Hillary demostró también que su fuerza era la de una demócrata progresista cuando su marido, el entonces presidente Bill Clinton, tuvo un affaire con la becaria Mónica Lewinsky en el despacho oval de la Casa Blanca, que estuvo a punto de liquidar el matrimonio. Pero quien logró plantarse para defender al presidente fue ella.

La extrema derecha norteamericana se había lanzado, a través de sus numerosos medios de comunicación, a destruir a los demócratas. Pues bien, Hillary salió ante todo el mundo y puso a parir a los republicanos. Porque estos decían una cosa y hacían la contraria.

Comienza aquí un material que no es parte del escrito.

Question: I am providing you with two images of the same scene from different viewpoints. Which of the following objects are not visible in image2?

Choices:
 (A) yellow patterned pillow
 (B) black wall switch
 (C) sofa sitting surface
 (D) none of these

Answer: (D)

Este asunto surgió en 1998. Han pasado casi veinte años. El presidente actual se llama Donald Trump y es un tipo bañado en millones de dólares hasta el final de los siglos. Se cree él que será pronto el dueño de EE.UU. A los demócratas los ‘acorralará’ todo lo que pueda y más. A los republicanos los dejará vivir, pero él prefiere que no sean sensatos. Sus amigotes de fuera de Estados Unidos son de la extrema derecha. Le gusta mucho conocerlos a todos. Especialmente le hará feliz ver de cerca a la francesa Marine Le Pen.

Trump contará con ella para joder el Estado del Bienestar. Él es poderoso y pretende acabar de una vez con ese invento que consigue, al menos, que la desigualdad retroceda. O sea, que los ricos son los ricos y los pobres son los pobres. Lo dijo a gritos una diputada del PP español: Los pobres “¡que se jodan!”